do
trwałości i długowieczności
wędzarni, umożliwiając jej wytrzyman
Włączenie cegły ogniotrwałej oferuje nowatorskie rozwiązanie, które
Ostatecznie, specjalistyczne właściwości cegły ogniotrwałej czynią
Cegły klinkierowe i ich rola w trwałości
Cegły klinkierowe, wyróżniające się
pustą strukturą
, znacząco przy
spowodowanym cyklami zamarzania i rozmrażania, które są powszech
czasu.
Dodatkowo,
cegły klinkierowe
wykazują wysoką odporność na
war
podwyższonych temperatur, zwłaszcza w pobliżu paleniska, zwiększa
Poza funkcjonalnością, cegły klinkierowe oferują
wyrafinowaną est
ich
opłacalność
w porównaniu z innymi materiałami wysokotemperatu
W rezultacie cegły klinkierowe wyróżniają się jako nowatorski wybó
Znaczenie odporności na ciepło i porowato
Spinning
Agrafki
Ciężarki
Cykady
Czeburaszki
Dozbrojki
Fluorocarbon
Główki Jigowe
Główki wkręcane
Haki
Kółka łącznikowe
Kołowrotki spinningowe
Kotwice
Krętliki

-----

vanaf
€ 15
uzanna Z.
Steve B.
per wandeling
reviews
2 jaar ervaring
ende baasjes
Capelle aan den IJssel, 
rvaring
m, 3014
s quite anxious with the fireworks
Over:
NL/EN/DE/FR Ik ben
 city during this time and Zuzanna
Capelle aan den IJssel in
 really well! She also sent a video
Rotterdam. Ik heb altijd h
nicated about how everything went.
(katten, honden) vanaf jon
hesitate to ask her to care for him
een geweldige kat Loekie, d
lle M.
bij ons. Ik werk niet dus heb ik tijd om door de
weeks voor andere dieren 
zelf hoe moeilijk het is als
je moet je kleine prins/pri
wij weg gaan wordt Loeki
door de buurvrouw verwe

-----

* TASK GOAL: Which lines above include "door"? Show each of them by copying it.

* RESPONSE TO THIS EXERCISE:
bij ons. Ik werk niet dus heb ik tijd om door de
door de buurvrouw verwe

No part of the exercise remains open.